Suspirando, balançou a cabeça para acordar, se repreendendo por pensar naquela época que nunca voltaria — estavam todos mortos, mesmo a Princesa-Herdeira a quem ele protegera desde o início de seu treinamento como Guarda Real do Palácio Celeste. Ele vira quando a flecha de um Guarda traidor atingira as costas de Lauré quando ela alcançara a borda da Floresta de Vidro.

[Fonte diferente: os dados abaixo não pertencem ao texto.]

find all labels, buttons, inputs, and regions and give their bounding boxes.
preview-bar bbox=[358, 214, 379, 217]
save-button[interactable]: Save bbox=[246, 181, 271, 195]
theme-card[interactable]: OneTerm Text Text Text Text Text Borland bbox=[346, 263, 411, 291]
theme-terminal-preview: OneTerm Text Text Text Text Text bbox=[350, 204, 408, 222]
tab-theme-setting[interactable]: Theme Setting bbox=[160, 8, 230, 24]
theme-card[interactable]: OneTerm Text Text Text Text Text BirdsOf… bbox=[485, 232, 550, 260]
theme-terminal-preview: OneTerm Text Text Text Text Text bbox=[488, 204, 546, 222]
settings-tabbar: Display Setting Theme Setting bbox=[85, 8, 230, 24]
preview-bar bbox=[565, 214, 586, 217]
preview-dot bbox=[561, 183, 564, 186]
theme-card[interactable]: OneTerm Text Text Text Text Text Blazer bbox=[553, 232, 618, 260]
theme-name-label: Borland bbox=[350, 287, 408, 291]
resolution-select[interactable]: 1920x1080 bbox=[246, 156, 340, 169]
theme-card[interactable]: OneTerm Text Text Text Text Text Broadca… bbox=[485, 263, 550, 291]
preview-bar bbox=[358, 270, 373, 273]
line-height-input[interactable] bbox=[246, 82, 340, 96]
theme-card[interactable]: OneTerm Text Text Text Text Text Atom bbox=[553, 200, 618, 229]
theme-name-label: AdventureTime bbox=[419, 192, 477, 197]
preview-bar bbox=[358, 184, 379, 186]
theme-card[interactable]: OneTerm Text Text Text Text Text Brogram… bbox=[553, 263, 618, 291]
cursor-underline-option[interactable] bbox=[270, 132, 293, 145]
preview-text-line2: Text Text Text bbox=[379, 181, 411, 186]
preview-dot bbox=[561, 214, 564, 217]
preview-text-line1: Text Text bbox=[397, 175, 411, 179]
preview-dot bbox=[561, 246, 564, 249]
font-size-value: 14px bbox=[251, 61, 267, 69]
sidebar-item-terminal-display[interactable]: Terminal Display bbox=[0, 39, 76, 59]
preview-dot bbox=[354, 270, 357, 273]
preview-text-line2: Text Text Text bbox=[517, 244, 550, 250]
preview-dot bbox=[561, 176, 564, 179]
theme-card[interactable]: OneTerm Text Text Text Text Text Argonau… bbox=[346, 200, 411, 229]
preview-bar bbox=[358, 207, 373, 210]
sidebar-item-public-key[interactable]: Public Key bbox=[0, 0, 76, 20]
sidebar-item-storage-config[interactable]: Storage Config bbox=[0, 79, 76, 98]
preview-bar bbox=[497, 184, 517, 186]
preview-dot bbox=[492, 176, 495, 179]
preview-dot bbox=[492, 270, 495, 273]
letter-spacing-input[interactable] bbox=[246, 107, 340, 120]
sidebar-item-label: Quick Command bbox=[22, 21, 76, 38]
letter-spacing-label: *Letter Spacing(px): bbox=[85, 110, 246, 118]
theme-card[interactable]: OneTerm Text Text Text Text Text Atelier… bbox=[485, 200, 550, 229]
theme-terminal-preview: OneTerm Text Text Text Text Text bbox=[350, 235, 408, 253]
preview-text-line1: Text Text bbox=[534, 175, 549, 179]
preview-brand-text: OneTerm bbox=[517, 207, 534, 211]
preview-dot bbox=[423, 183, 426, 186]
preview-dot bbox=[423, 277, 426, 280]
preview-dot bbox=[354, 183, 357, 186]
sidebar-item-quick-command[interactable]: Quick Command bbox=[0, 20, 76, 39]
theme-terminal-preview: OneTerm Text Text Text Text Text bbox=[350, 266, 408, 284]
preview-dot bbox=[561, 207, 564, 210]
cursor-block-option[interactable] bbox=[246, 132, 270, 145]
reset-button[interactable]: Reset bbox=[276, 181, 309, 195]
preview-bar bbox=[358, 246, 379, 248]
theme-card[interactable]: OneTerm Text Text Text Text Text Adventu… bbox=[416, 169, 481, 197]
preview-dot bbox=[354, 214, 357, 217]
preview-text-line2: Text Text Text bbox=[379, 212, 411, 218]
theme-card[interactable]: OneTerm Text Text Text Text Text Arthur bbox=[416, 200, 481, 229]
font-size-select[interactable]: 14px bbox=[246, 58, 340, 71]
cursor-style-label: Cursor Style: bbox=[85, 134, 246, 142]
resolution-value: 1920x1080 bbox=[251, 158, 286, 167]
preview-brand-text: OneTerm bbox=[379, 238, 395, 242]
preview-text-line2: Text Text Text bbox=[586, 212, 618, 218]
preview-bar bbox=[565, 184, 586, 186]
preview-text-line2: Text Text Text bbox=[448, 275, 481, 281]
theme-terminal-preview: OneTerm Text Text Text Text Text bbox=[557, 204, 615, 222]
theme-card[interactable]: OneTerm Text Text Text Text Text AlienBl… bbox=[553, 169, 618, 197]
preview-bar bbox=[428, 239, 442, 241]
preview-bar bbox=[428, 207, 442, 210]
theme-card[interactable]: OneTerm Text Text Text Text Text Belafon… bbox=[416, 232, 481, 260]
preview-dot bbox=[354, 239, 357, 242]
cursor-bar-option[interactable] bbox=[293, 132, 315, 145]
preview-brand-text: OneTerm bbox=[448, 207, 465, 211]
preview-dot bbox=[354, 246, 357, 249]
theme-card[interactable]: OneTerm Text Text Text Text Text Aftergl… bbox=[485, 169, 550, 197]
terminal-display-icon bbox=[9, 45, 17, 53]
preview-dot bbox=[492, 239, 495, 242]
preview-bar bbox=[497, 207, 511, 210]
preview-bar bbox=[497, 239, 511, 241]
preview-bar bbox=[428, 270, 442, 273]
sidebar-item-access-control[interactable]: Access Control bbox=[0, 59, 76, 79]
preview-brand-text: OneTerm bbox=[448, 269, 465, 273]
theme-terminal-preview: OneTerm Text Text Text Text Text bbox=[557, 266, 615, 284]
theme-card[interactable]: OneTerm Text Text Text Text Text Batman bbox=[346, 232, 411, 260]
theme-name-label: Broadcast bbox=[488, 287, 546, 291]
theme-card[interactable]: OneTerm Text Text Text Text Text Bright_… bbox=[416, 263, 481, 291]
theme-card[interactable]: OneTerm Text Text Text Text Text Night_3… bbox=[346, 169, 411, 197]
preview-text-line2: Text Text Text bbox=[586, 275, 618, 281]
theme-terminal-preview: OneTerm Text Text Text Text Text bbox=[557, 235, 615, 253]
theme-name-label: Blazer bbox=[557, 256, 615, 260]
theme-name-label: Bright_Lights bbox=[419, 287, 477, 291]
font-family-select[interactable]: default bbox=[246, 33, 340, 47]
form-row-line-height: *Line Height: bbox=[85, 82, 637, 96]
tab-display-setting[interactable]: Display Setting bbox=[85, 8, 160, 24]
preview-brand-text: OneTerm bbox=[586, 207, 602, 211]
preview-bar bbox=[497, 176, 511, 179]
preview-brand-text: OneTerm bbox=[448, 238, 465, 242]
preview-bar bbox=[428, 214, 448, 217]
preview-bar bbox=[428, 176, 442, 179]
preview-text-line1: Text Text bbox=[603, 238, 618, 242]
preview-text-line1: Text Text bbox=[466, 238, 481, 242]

E ele mesmo se esvaindo em sangue naquele momento, nada podia fazer por ela. Espera que as ninfas que dominavam a floresta tivessem dado um enterro digno à princesa

Continuou seguindo seu caminho, dessa vez mais atento aos arredores. Após algum tempo, viu ao longe luzes recortadas contra a noite.

Franzindo as sobrancelhas, Einar puxou um mapa do Reino de um dos alforjes da sela, junto de um vidro-de-luz gravado com uma série de runas. Olhando ao redor cautelosamente, murmurou uma palavra e o vidro brilhou com uma suave luz amarelada. Mantendo o vidro na mão, desdobrou o mapa e o apoiou na parte da frente da sela. Com os dedos sobre o Bosque de Prata, seguiu o Caminho Espelhado até a Floresta dos Espelhos. De acordo com seus cálculos, devia estar chegando ao ponto que o caminho virava e subia até Cilsan, a cidade onde ele nascera e se criara antes de partir para o Palácio Celeste e seu treinamento, e onde esperava encontrar os pais, se estivessem vivos — os três anos no Mosteiro tinham isolado-o de tudo e todos.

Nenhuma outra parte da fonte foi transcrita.